En premier lieu, évoquons les spécificités de cette version annotée. L’édition française de 2012 se présente sous la forme d’un gros volume broché, certes moins luxueux que la splendide édition anglophone reliée de 2002, mais qui n’en est pas moins un bel objet, avec une jolie couverture mettant en valeur une représentation en médaillon du dragon Smaug couché sur son trésor tel que l’a dessiné Tolkien lui-même pour une des illustrations originales en couleurs de son roman. Mis à part une table des matières figurant désormais au début de l’ouvrage plutôt qu’à la fin, ainsi que quelques inévitables décalages de pagination, la version française du Hobbit annoté respecte l’édition originale de l’ouvrage, avec cependant quelques spécificités inédites. Dans cette version française, on trouvera ainsi, juste avant le texte du roman, une reproduction en double page de la fameuse carte de Thror, avec les runes lunaires visibles et adaptées en français — comme les autres runes — pour permettre ainsi au lecteur francophone curieux de transcrire dans la langue de Molière l’ensemble des inscriptions runiques présentes sur la carte s’il le souhaite, les autres indications initialement écrites en anglais sur ladite carte ayant été évidemment par ailleurs traduites en français. À la suite de cela, le lecteur trouvera une utile note sur la prononciation des noms des personnages ainsi que la mention des abréviations utilisées dans les renvois aux différentes éditions du Hobbit dans les notes d’Anderson. Juste après le texte annoté du roman figure également une version française inédite de la carte de la Contrée Sauvage, sachant que les versions originales en anglais des cartes de Thror (une version sans les runes lunaires et l’autre avec ces runes) et de ladite Contrée Sauvage (Wilderland) sont également reproduites ailleurs dans l’ouvrage.

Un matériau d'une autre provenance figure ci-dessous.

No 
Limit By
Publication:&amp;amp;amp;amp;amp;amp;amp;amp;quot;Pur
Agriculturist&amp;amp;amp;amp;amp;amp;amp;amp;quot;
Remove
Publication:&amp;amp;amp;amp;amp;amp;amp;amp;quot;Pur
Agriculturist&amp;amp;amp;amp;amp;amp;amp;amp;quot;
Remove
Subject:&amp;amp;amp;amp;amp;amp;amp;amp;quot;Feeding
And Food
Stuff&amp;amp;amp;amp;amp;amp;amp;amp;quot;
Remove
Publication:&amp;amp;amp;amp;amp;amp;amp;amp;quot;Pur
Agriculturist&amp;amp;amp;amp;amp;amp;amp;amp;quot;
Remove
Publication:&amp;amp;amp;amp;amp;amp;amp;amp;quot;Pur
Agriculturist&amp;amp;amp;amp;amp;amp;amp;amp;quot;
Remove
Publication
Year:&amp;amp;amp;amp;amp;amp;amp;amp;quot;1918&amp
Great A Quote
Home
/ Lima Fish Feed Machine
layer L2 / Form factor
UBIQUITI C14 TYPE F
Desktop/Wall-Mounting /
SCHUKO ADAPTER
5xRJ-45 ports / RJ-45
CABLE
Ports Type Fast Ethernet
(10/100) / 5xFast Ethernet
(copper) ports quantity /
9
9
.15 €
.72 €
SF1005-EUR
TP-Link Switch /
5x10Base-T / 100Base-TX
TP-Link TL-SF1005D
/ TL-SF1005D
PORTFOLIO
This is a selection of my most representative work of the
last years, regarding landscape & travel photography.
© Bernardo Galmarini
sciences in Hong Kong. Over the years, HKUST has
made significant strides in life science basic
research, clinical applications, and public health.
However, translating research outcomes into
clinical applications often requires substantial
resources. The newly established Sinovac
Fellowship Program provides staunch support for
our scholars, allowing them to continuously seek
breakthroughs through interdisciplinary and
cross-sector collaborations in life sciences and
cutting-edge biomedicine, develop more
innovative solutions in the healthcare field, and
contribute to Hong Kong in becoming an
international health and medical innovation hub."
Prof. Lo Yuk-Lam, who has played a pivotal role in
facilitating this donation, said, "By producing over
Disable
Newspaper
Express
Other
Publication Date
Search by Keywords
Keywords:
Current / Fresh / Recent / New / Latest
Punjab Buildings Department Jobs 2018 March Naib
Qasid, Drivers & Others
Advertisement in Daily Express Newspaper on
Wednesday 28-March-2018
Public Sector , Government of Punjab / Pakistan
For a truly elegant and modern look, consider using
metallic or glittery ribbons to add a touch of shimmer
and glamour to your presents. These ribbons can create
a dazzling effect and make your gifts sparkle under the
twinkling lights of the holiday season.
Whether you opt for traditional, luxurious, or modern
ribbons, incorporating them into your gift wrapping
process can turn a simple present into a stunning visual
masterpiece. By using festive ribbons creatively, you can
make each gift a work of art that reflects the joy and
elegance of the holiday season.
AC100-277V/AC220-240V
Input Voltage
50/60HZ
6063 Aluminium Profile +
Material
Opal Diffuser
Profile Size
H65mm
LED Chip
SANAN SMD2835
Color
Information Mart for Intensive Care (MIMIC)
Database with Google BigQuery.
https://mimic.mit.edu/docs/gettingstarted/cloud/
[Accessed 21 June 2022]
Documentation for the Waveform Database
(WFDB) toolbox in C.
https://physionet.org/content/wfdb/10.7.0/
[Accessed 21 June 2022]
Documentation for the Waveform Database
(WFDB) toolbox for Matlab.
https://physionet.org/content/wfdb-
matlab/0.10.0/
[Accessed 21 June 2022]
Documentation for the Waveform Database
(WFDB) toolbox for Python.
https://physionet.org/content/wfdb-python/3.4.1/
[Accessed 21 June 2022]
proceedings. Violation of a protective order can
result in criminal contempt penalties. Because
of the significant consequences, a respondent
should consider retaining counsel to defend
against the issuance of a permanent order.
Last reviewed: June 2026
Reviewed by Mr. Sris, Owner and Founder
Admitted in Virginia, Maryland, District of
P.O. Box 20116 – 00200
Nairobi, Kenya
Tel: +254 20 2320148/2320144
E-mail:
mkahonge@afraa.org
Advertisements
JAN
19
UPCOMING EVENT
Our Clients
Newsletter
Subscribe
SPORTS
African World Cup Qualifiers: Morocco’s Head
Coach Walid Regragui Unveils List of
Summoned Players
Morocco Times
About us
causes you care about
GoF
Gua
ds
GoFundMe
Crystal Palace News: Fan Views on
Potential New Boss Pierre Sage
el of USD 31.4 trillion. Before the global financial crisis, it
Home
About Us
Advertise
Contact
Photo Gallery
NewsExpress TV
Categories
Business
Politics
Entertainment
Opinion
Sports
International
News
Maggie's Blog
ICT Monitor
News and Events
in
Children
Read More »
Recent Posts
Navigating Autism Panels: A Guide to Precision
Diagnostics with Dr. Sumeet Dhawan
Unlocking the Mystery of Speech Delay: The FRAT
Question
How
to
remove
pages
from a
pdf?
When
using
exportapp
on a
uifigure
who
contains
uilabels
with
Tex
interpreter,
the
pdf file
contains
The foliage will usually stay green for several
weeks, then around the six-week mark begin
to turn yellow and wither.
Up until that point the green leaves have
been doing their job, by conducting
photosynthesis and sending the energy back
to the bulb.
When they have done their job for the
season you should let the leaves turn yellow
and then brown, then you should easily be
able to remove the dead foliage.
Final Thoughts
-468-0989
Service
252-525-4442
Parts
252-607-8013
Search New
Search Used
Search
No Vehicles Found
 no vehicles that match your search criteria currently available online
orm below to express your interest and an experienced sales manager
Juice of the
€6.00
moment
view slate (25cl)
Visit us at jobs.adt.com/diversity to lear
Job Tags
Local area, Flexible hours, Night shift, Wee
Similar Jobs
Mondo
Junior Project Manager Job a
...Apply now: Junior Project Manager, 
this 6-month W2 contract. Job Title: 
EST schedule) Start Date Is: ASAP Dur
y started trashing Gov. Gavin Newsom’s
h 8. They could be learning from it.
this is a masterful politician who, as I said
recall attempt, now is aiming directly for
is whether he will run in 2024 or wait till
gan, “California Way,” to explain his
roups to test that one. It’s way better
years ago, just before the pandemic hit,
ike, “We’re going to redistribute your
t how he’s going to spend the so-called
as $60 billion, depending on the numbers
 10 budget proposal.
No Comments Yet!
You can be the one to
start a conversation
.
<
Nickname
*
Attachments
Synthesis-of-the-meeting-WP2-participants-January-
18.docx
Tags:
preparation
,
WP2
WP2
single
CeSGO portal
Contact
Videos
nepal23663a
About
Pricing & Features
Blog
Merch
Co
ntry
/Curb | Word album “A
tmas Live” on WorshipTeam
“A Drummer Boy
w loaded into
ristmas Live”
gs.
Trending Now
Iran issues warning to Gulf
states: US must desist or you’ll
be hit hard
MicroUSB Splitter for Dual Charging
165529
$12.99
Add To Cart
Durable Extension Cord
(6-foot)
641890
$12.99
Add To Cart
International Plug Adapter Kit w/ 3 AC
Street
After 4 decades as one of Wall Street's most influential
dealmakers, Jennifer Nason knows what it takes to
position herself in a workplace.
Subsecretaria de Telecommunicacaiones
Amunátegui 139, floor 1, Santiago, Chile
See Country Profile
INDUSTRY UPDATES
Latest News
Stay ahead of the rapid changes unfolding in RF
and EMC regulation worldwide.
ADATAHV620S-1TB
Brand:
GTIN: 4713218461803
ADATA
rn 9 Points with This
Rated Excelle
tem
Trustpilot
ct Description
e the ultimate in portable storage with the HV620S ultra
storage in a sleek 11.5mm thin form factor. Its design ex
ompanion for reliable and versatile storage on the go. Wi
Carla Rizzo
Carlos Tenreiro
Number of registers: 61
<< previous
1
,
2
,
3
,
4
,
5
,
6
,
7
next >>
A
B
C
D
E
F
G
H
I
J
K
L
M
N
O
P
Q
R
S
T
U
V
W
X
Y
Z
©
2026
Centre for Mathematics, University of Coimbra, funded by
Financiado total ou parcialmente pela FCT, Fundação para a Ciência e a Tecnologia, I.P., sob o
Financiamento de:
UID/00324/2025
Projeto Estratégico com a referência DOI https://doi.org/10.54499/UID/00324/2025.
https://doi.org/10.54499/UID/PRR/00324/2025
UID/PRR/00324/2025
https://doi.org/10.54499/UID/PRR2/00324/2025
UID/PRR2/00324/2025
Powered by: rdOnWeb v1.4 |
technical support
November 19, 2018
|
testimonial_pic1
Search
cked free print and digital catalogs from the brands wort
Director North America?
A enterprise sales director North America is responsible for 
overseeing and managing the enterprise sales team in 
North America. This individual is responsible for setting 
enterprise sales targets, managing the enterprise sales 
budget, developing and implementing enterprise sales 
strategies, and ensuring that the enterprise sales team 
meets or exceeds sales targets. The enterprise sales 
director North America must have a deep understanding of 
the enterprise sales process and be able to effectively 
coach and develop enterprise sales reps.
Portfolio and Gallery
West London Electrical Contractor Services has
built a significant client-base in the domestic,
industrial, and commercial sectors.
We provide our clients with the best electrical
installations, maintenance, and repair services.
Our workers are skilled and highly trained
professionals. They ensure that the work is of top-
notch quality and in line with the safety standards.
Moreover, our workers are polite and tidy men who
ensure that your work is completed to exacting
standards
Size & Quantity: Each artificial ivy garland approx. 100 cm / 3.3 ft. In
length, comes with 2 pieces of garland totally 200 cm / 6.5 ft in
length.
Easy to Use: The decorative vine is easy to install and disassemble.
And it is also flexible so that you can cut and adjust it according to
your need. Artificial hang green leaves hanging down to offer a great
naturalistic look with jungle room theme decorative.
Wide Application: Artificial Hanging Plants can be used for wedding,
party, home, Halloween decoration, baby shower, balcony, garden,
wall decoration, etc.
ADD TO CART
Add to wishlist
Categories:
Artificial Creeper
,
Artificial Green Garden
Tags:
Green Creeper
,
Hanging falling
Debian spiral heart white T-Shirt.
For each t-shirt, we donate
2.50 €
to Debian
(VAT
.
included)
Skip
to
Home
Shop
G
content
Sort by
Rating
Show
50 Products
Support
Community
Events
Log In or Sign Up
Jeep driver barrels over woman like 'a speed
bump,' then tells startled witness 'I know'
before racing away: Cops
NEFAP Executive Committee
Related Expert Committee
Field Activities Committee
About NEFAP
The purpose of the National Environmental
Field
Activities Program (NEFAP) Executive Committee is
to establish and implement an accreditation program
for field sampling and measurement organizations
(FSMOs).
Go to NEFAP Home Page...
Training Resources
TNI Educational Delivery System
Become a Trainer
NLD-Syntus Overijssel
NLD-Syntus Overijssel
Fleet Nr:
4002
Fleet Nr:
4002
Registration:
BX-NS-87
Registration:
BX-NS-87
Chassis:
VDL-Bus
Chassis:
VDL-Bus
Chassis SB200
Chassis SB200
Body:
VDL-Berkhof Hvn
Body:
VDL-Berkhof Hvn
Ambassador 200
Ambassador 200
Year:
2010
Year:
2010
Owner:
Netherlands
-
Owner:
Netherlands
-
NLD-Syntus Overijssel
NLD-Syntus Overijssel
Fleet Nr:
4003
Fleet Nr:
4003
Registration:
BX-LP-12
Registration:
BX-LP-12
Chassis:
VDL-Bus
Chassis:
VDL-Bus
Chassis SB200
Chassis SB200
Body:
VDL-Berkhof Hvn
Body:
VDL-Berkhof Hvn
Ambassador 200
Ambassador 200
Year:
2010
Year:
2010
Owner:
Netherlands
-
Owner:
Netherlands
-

En dehors de ces spécificités, l’édition française suit fidèlement le modèle de l’originale en anglais. À la suite de la page de remerciements et de la préface de la deuxième édition de 2002, l’ouvrage proprement dit débute par une très intéressante introduction dans laquelle Douglas Anderson présente une courte biographie de J. R. R. Tolkien — suffisante pour ce type d’ouvrage —, avant d’évoquer les intérêts littéraires et linguistiques de l’écrivain, sa propre créativité et la place qu’y occupe le Hobbit, puis l’histoire de la composition et de la publication dudit Hobbit, de la fameuse anecdote de Tolkien écrivant — probablement entre 1928 et 1930 selon Anderson — la première phrase du roman (« In a hole in the ground there lived a hobbit ») sur une des copies (vierge) d’examen qu’il devait corriger durant l’été en tant que professeur de vieil anglais à Oxford, jusqu’à la parution du roman en librairie, d’abord au Royaume-Uni en septembre 1937 chez Allen & Unwin, puis aux États-Unis en mars 1938 chez Houghton Mifflin. Sont également évoqués l’accueil critique, le plus souvent positif, qu’a reçu le Hobbit à sa parution, le destin éditorial du roman, placé sous le signe d’un succès international un temps contrarié par le contexte de la Deuxième Guerre Mondiale, mais que ne s’est jamais démenti par la suite, notamment à partir des années 1950, le Hobbit ayant logiquement bénéficié du rayonnement de sa suite, le Seigneur des Anneaux, dans le champ littéraire mondial.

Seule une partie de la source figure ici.